After the food had been eaten and the wine had been drunk, and when our eyelids had begun drooping, my friends bid me goodnight, leaving me alone with the diva. I made sure she was comfortable, and then went to bed.
When I went into the kitchen the following morning, with my sleep-tousled hair and my scrunched-up pillow face, the first thing I saw was the way the diffused light came through the small window above the sink and enveloped the diva in a warm glow. She looked amazing.
I chatted with her for a while, gave her something to drink, and then excused myself to get ready for work.
Ten hours later, I returned to my apartment. The diva was sitting near the television, in the same spot where I’d left her.
As I prepared dinner, I talked to her about my day. She didn’t respond. She just sat there looking a bit green.
The next morning, when I caught sight of her, I knew immediately that she wasn’t well. It was almost as if she’d shrunk overnight and she’d lost her vibrancy. I was alarmed.
My friend had put the diva into my care, and she would have been shocked to find her in such a sorry state. I was disappointed with my ineptitude.
I sat down and had another chat with the diva. I like to think it did some good, but I’m not sure.

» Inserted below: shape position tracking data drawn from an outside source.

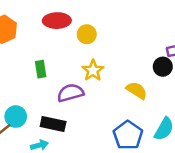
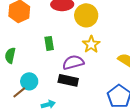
yellow circle: (87, 34) -> (86, 15), size x1.5
black rectangle: (53, 124) -> (68, 80), moved

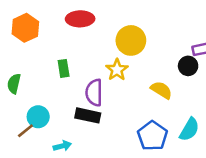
yellow circle: (86, 15) -> (131, 40), moved
purple semicircle: (73, 62) -> (94, 93), turned -75

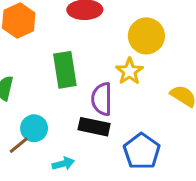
green rectangle: (64, 68) -> (65, 70), size x1.6
blue pentagon: (152, 136) -> (142, 151), moved

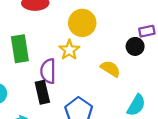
black rectangle: (94, 127) -> (42, 92), turned 65

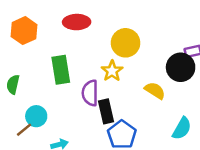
black circle: (135, 46) -> (181, 67), size x1.5
black rectangle: (42, 92) -> (106, 111), moved

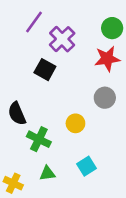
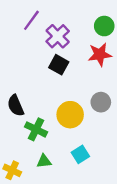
black square: (45, 70) -> (59, 65), moved
gray circle: (105, 98) -> (101, 102), moved
yellow circle: (75, 123) -> (70, 115), size x1.5

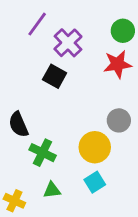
black square: (59, 65) -> (55, 76), moved
yellow circle: (70, 115) -> (95, 147), moved

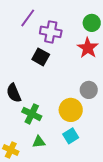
purple cross: (68, 43) -> (51, 32), turned -35
red star: (118, 64) -> (88, 48), turned -30

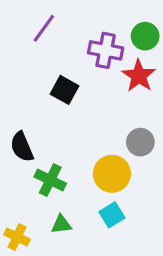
purple cross: (51, 32) -> (106, 50), moved

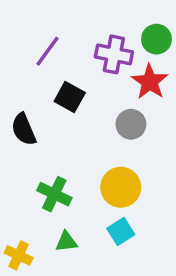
purple line: (44, 28) -> (48, 51), moved
gray circle: (140, 142) -> (131, 124), moved
black semicircle: (22, 147) -> (24, 129), moved

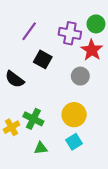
black semicircle: (24, 129) -> (15, 79), turned -30
yellow cross: (19, 255) -> (11, 127), moved, turned 35

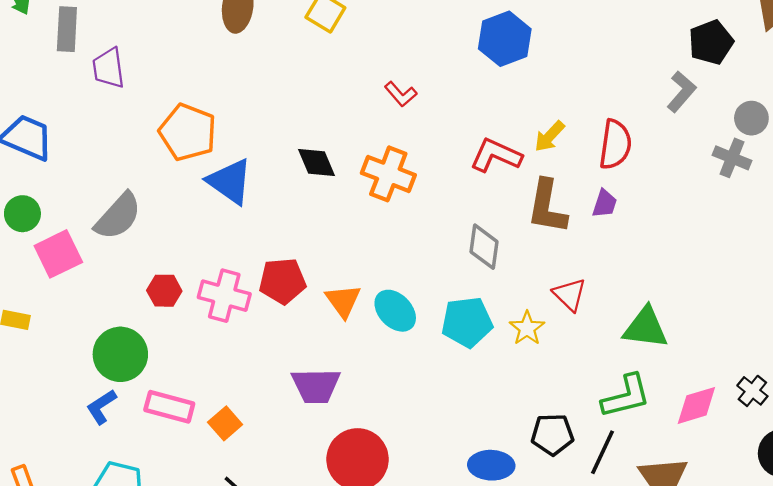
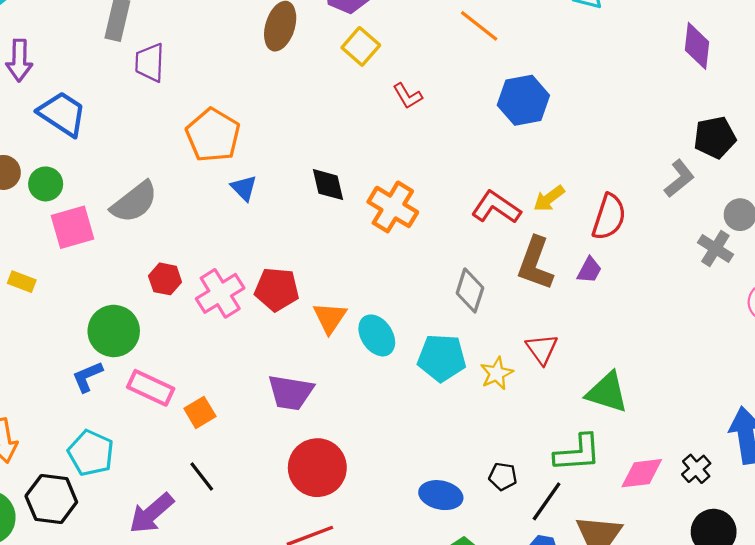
red L-shape: (401, 94) -> (408, 96), moved
blue triangle: (230, 181) -> (244, 188), size x0.6
pink cross: (224, 296) -> (220, 293), turned 33
black pentagon: (552, 434) -> (503, 476), size x0.7

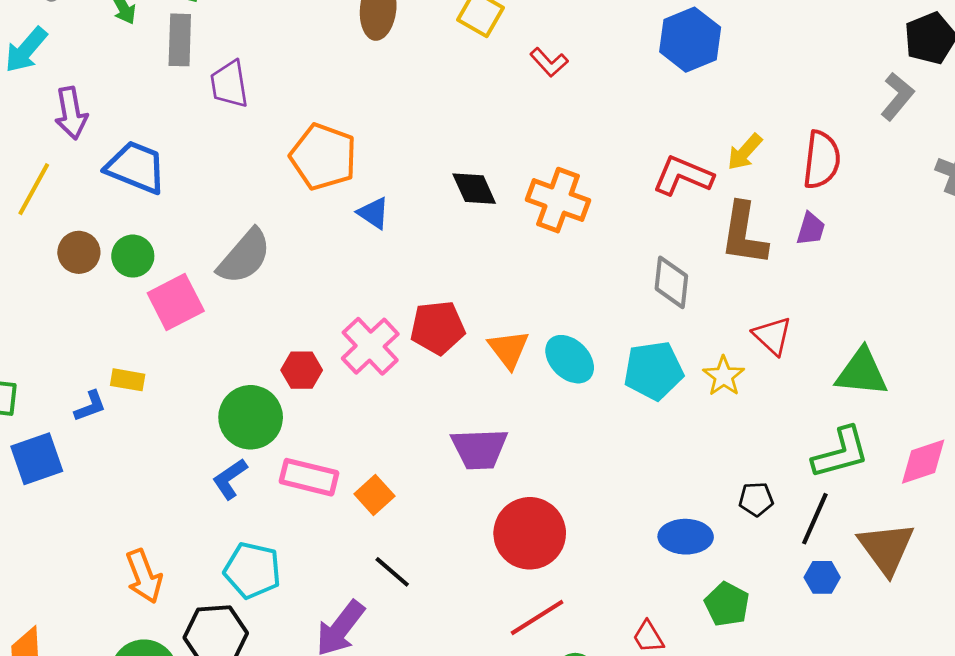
red hexagon: (165, 279) -> (302, 370), moved

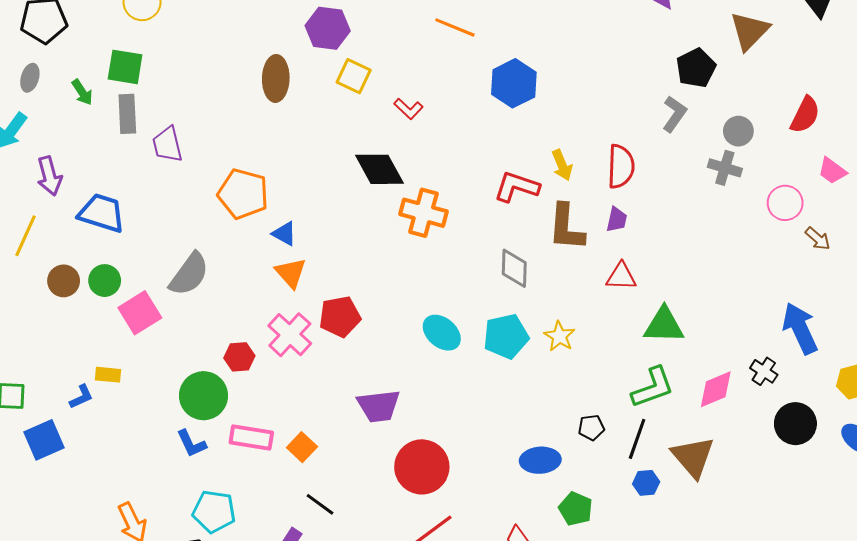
yellow arrow: (745, 152) -> (562, 165), turned -60
black diamond: (474, 189) -> (380, 169), moved, size x1.4
red triangle: (772, 336) -> (621, 276), moved, turned -36
orange triangle: (509, 349) -> (291, 273), moved
blue L-shape: (230, 479) -> (191, 444), turned -76

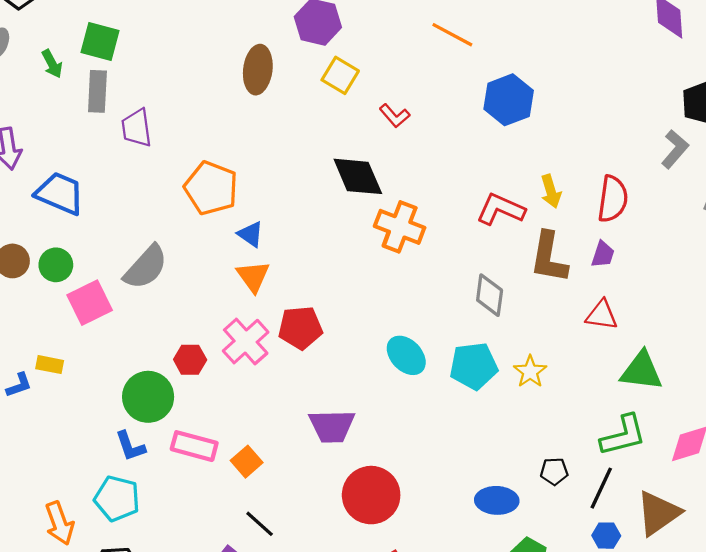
brown triangle: (693, 457) -> (658, 513), turned 30
cyan pentagon: (214, 511) -> (117, 499), moved

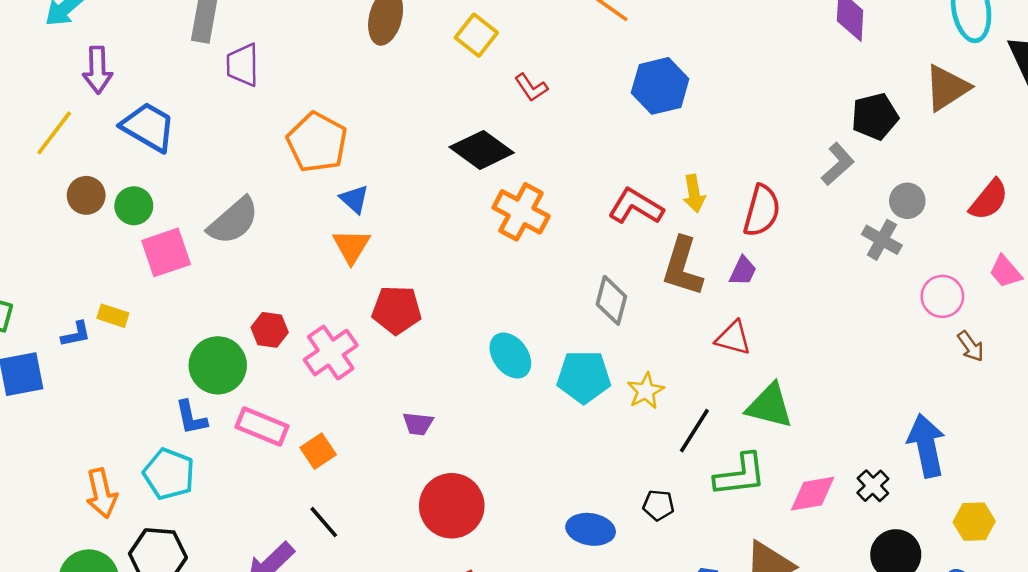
black diamond: (358, 176) -> (482, 150), turned -38
pink cross: (246, 342) -> (331, 353), moved
purple trapezoid: (332, 426) -> (418, 424), size x0.6
black line: (601, 488) -> (694, 431), moved

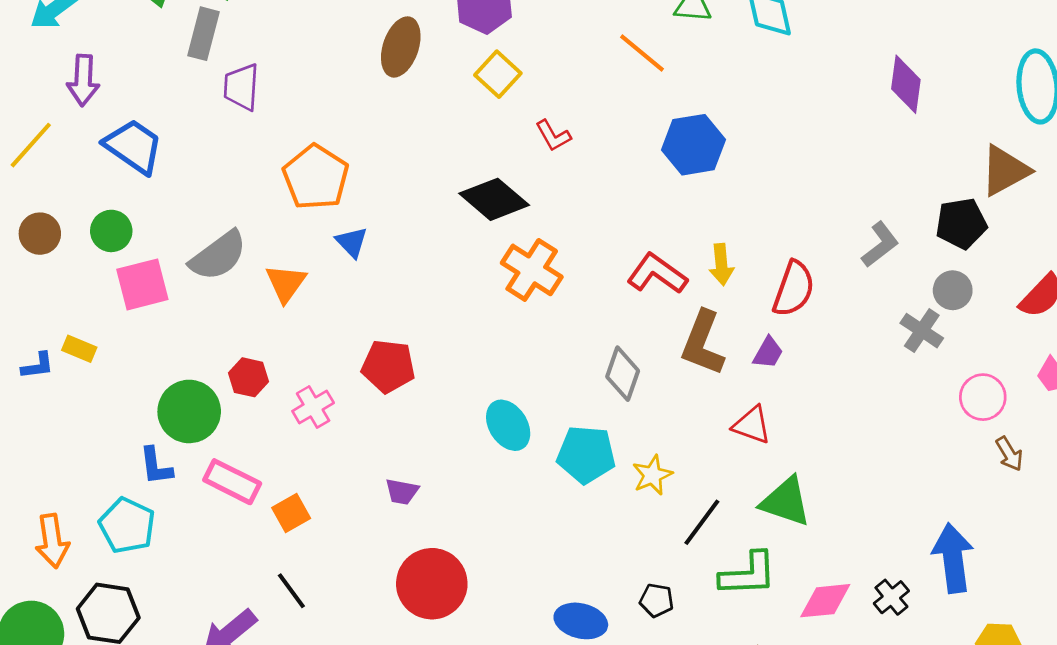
black pentagon: (875, 116) -> (961, 223), moved
brown circle: (86, 195) -> (40, 234), moved
orange triangle: (351, 246) -> (286, 283), moved
pink cross: (331, 353) -> (313, 407), size x0.7

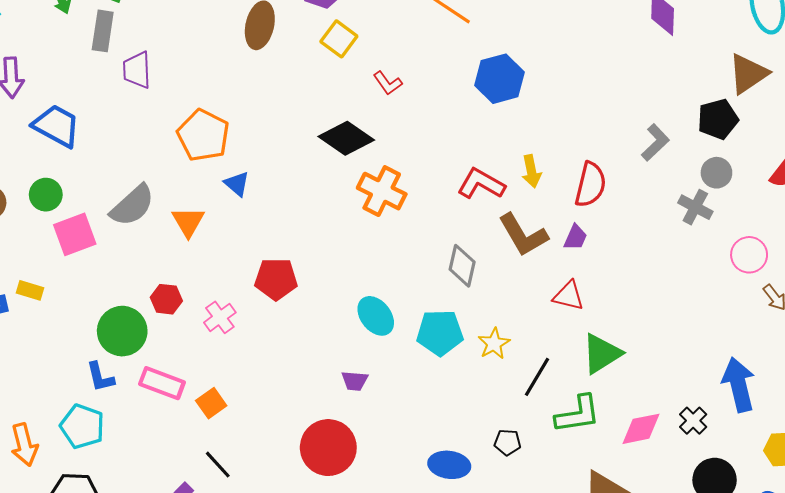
brown L-shape: (703, 343) -> (523, 235), turned -46
purple trapezoid: (402, 492) -> (355, 381), moved
green triangle: (786, 502) -> (602, 354), turned -45

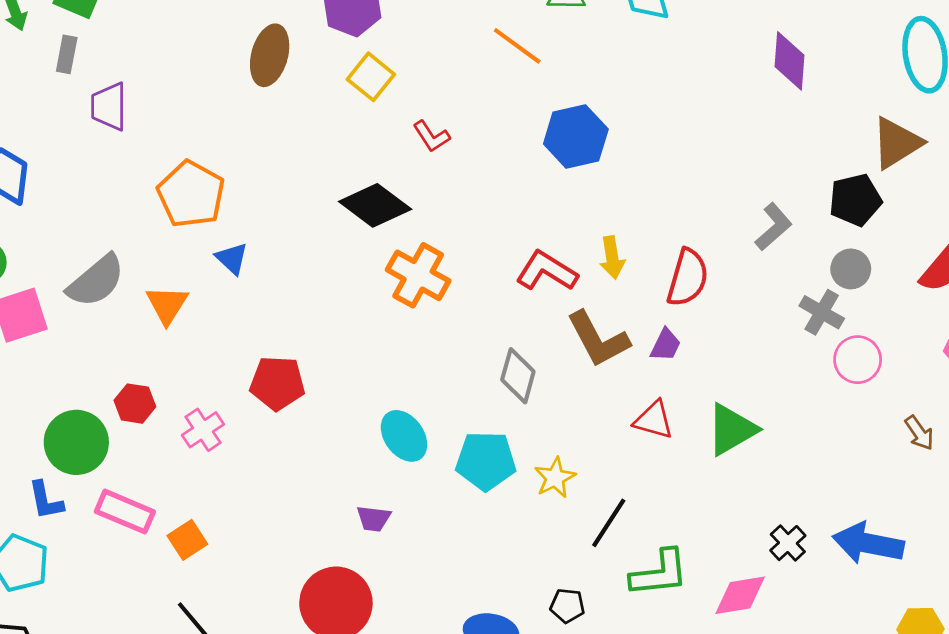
gray rectangle: (103, 31) -> (67, 54), size x0.7
pink circle: (749, 255) -> (858, 360), moved
green triangle: (602, 354) -> (732, 429), moved
blue arrow: (739, 385) -> (868, 543), turned -68
black cross: (693, 421) -> (788, 543), moved

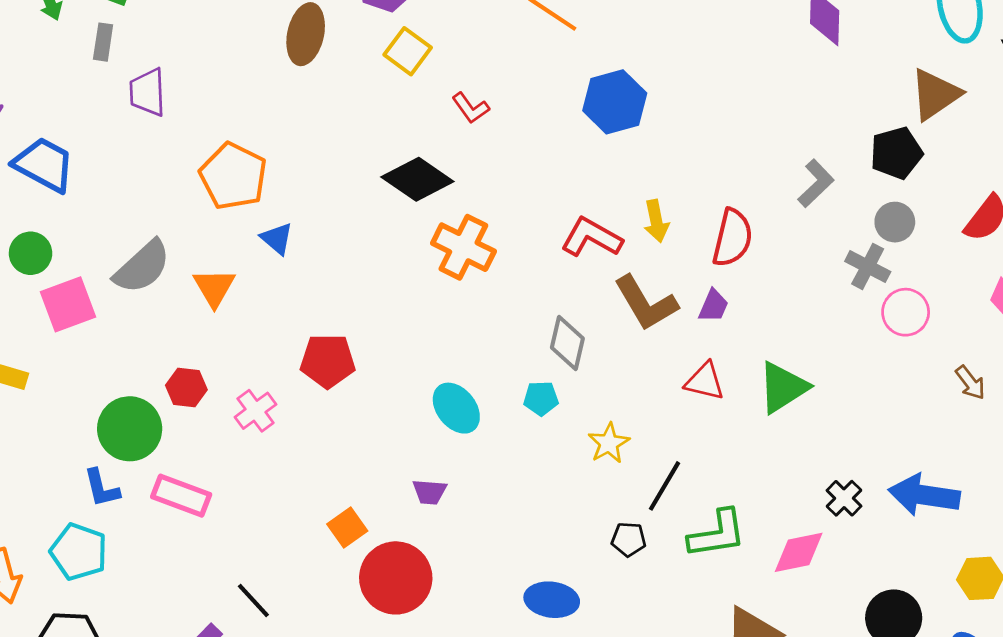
cyan pentagon: (486, 461) -> (541, 398), moved, size x0.6
orange square: (187, 540) -> (347, 528), moved
black pentagon: (567, 606) -> (629, 539), moved

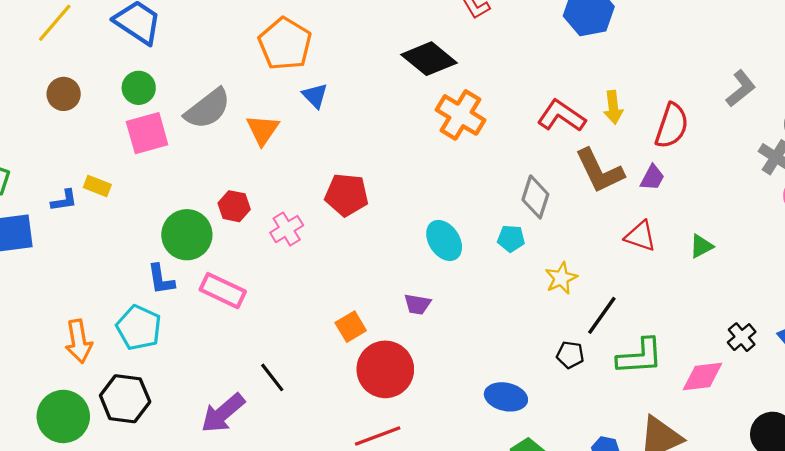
green circle: (31, 253) -> (139, 88), moved
green triangle: (783, 387) -> (701, 246), size x0.6

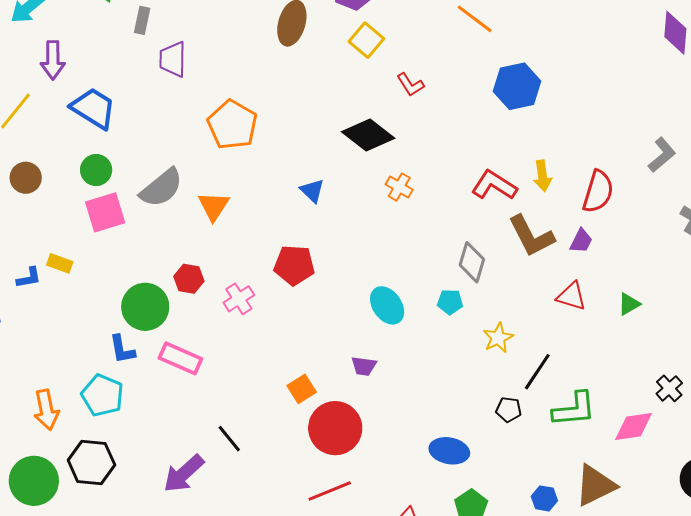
blue triangle: (315, 96) -> (312, 191), moved
orange cross: (460, 115) -> (399, 187), size x0.6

Two days later, I took off for a long weekend with my niece and her family, leaving the diva to her own devices for four days.
When I returned from my rejuvenating break, the diva looked deathly ill. I had another talk with her. Like most plants, she absorbed my exhaled carbon dioxide without so much as a thank you.
I did some research on the Internet, and that’s when I found someone whose experience with their maidenhair fern had resulted in them renaming it the diva plant. They also provided some helpful tips on how to take care of such a cantankerous fern.
I’m not an expert on plants, but I was willing to try anything to save my friend’s birthday present.
I have only one other plant in my apartment, a towering monster of a thing that stands by the window next to my dining table. I water it once a week, when I remember, and it has never complained. It doesn’t lose its leaves or fade from lack of attention. It just keeps growing. When it reaches the ceiling, I give it a trim.
It’s my kind of plant – perfect for someone who likes to have a bit of indoor foliage without the need for one single green finger.
I hardly have time to pamper myself, never mind a plant that sulks if you don’t create the perfect environment for it, but I was up to the challenge.
These days, I speak to the diva plant first thing in the morning and then again as soon as I get back from work. She loves the boost of carbon dioxide she gets from my breath. If you don’t think you would feel comfortable talking to a plant, you could always breathe heavily on it a couple of times a day.
I don’t water the diva plant, ever. Instead, I give her three ice cubes every evening. Ask me if you want to know why.
Twice a day, I also spray the diva’s delicate leaves with Perrier water and then put her on a skateboard and pull her around my local park so she can get some fresh air.
That last sentence is only partially true. I don’t have a skateboard and I can’t afford to drink Perrier water, never mind spray it on a plant.
The diva plant has flourished in an unbelievable way. It’s green and lush, and obviously thriving on all the pampering.
I have another long weekend coming up soon. I’m seriously thinking of taking the diva along, because I can’t imagine anyone taking such good care of her in my absence.
First, I need to find a plant- friendly airline that caters for inflight plants.